Elle se rendait en Colombie pour disputer la finale de la Coupe Sudamericana, la deuxième plus importante compétition continentale d'Amérique latine, quand son avion charter s'est écrasé dans la collines de la région de Medellin.

>> À lire : Chapecoense, le rêve brisé d’un petit poucet du foot brésilien

"Nous sommes très tristes. Nous vivions un rêve avec eux. Ils nous donnaient tant de joie", a témoigné une supportrice de l'équipe de Chapeco, où un deuil de 30 jours a été décrété. "Aujourd'hui, c'est un cauchemar. Toute la ville pleure, même la pluie, pour tous ceux qui sont morts, sans oublier les journalistes", a-t-elle ajouté en éclatant en sanglots.

Le président brésilien, Michel Temer, et celui de la Fédération internationale de football, (Fifa) Gianni Infantino, avaient pris place dans les tribunes, où ont retenti les hymnes du Brésil et du club.

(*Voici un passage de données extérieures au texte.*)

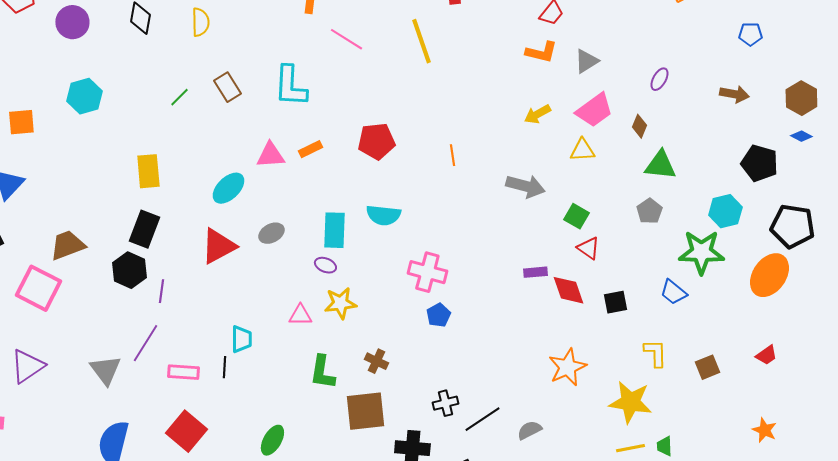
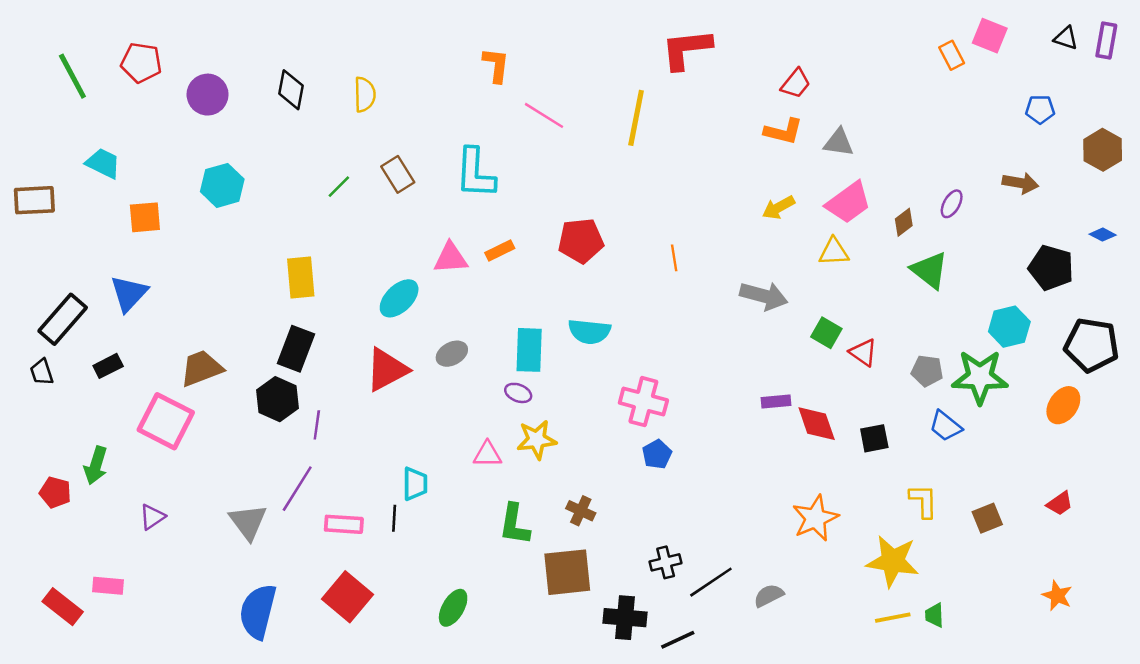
yellow line: (421, 41) -> (636, 118), turned 30
gray triangle: (586, 61) -> (839, 142), turned 40
purple ellipse: (659, 79) -> (952, 204), moved
brown hexagon: (801, 98) -> (1103, 150), moved
brown diamond: (639, 126) -> (904, 222), turned 30
green triangle: (660, 165) -> (930, 270), turned 32
gray pentagon: (649, 211) -> (927, 371), moved, turned -30
red triangle: (588, 248) -> (863, 352), moved
orange ellipse: (769, 275) -> (1063, 405), size x0.7
purple triangle: (27, 366) -> (152, 517), size x0.6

Après de brefs discours officiels, le speaker a lu au micro les noms des joueurs et membres de l'encadrement techniques décédés, qui ont été salués à tour de rôle par les ovations du public.

La cérémonie s'est poursuivie dans un profond recueillement, entre musiques funèbres, salve d'honneur, minute de silence, et un hommage religieux œcuménique pendant lequel un message de solidarité et condoléances du pape François a été lu.

Au total, 77 personnes ont péri dans le crash de l'avion de la compagnie charter bolivienne Lamia. Parmi elles, une vingtaine de journalistes dont les dépouilles ont été rapatriées par avion séparément. Six passagers ont miraculeusement survécu.

Le crash est apparemment dû à une invraisemblable panne de carburant, selon la principale hypothèse des autorités colombiennes. La licence de vol de la compagnie Lamia a été suspendue par le gouvernement bolivien, qui a ouvert une enquête et destitué plusieurs hauts fonctionnaires de l'aviation civile. Selon le représentant de Lamia, Gustavo Vargas, l'appareil n'a pas respecté le plan d'approvisionnement en carburant en omettant une escale prévue à Cobija, ville bolivienne frontalière du Brésil, ou à Bogota.